BEGIN Provided data

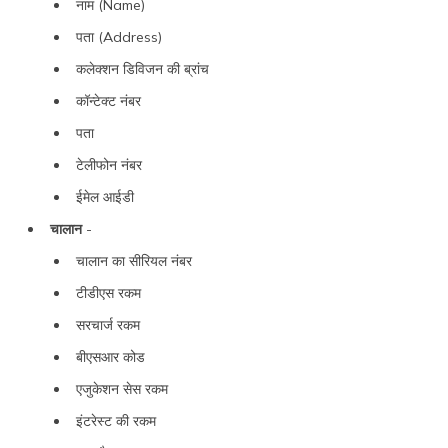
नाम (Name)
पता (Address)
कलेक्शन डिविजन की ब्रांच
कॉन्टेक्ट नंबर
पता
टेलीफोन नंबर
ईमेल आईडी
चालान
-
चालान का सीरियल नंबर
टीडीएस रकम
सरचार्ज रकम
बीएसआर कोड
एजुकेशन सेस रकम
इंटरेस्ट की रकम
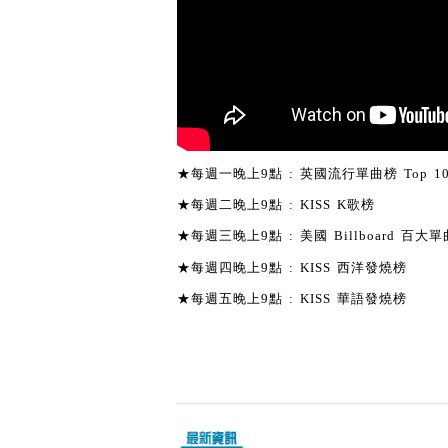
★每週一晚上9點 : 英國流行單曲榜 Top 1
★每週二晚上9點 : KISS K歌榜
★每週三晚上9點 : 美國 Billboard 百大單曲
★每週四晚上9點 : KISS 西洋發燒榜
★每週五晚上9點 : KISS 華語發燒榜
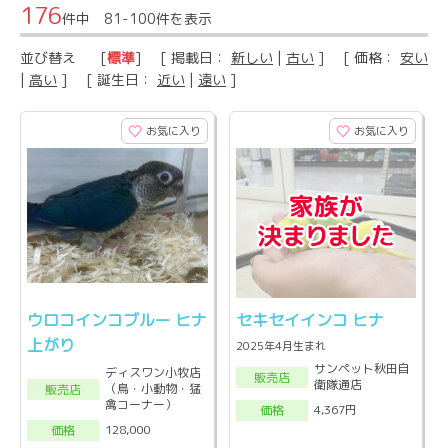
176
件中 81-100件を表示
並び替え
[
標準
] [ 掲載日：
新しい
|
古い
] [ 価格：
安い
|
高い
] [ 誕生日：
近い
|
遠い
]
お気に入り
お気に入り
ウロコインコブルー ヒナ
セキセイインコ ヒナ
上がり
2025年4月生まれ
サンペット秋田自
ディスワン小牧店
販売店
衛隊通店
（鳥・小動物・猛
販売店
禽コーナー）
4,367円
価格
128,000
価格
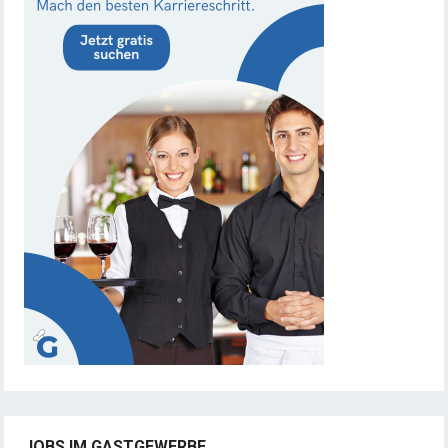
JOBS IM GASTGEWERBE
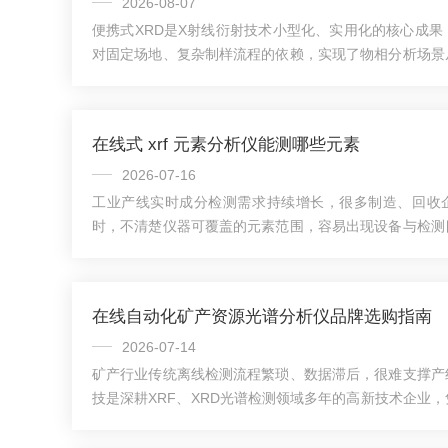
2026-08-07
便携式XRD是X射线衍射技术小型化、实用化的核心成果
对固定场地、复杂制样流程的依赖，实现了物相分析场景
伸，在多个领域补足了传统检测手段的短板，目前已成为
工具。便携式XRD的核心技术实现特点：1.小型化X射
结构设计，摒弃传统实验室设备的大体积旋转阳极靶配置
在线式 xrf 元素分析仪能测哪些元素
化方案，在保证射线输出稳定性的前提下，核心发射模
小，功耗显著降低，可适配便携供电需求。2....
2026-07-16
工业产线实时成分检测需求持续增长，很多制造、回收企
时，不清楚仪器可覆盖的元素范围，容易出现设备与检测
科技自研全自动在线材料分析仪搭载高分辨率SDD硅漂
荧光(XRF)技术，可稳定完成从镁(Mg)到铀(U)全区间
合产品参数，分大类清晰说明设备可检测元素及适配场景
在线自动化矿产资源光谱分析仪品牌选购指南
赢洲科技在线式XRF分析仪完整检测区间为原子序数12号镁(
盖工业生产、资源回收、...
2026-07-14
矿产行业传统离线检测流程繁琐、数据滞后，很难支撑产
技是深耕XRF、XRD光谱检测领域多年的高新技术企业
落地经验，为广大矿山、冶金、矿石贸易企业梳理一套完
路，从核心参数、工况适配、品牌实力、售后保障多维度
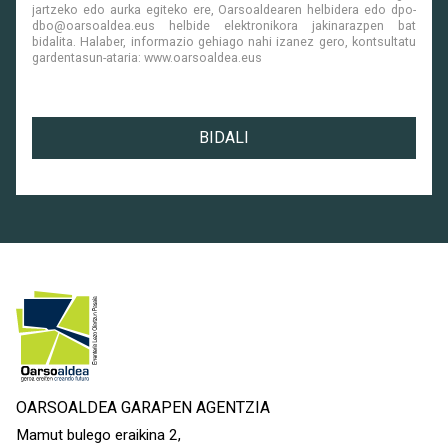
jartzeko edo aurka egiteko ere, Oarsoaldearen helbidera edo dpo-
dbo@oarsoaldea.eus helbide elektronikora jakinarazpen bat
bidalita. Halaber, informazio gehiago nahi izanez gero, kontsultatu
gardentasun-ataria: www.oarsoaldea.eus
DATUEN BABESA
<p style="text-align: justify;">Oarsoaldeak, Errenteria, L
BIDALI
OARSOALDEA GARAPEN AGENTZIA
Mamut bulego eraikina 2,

END Provided data

**What you should do**
Exactly as written above, print every line of the data but not its pictures.

**Exercise response**
नाम (Name)
पता (Address)
कलेक्शन डिविजन की ब्रांच
कॉन्टेक्ट नंबर
पता
टेलीफोन नंबर
ईमेल आईडी
चालान
-
चालान का सीरियल नंबर
टीडीएस रकम
सरचार्ज रकम
बीएसआर कोड
एजुकेशन सेस रकम
इंटरेस्ट की रकम
★每週一晚上9點 : 英國流行單曲榜 Top 1
★每週二晚上9點 : KISS K歌榜
★每週三晚上9點 : 美國 Billboard 百大單曲
★每週四晚上9點 : KISS 西洋發燒榜
★每週五晚上9點 : KISS 華語發燒榜
176
件中 81-100件を表示
並び替え
[
標準
] [ 掲載日：
新しい
|
古い
] [ 価格：
安い
|
高い
] [ 誕生日：
近い
|
遠い
]
お気に入り
お気に入り
ウロコインコブルー ヒナ
セキセイインコ ヒナ
上がり
2025年4月生まれ
サンペット秋田自
ディスワン小牧店
販売店
衛隊通店
（鳥・小動物・猛
販売店
禽コーナー）
4,367円
価格
128,000
価格
JOBS IM GASTGEWERBE
2026-08-07
便携式XRD是X射线衍射技术小型化、实用化的核心成果
对固定场地、复杂制样流程的依赖，实现了物相分析场景
伸，在多个领域补足了传统检测手段的短板，目前已成为
工具。便携式XRD的核心技术实现特点：1.小型化X射
结构设计，摒弃传统实验室设备的大体积旋转阳极靶配置
在线式 xrf 元素分析仪能测哪些元素
化方案，在保证射线输出稳定性的前提下，核心发射模
小，功耗显著降低，可适配便携供电需求。2....
2026-07-16
工业产线实时成分检测需求持续增长，很多制造、回收企
时，不清楚仪器可覆盖的元素范围，容易出现设备与检测
科技自研全自动在线材料分析仪搭载高分辨率SDD硅漂
荧光(XRF)技术，可稳定完成从镁(Mg)到铀(U)全区间
合产品参数，分大类清晰说明设备可检测元素及适配场景
在线自动化矿产资源光谱分析仪品牌选购指南
赢洲科技在线式XRF分析仪完整检测区间为原子序数12号镁(
盖工业生产、资源回收、...
2026-07-14
矿产行业传统离线检测流程繁琐、数据滞后，很难支撑产
技是深耕XRF、XRD光谱检测领域多年的高新技术企业
落地经验，为广大矿山、冶金、矿石贸易企业梳理一套完
路，从核心参数、工况适配、品牌实力、售后保障多维度
jartzeko edo aurka egiteko ere, Oarsoaldearen helbidera edo dpo-
dbo@oarsoaldea.eus helbide elektronikora jakinarazpen bat
bidalita. Halaber, informazio gehiago nahi izanez gero, kontsultatu
gardentasun-ataria: www.oarsoaldea.eus
DATUEN BABESA
<p style="text-align: justify;">Oarsoaldeak, Errenteria, L
BIDALI
OARSOALDEA GARAPEN AGENTZIA
Mamut bulego eraikina 2,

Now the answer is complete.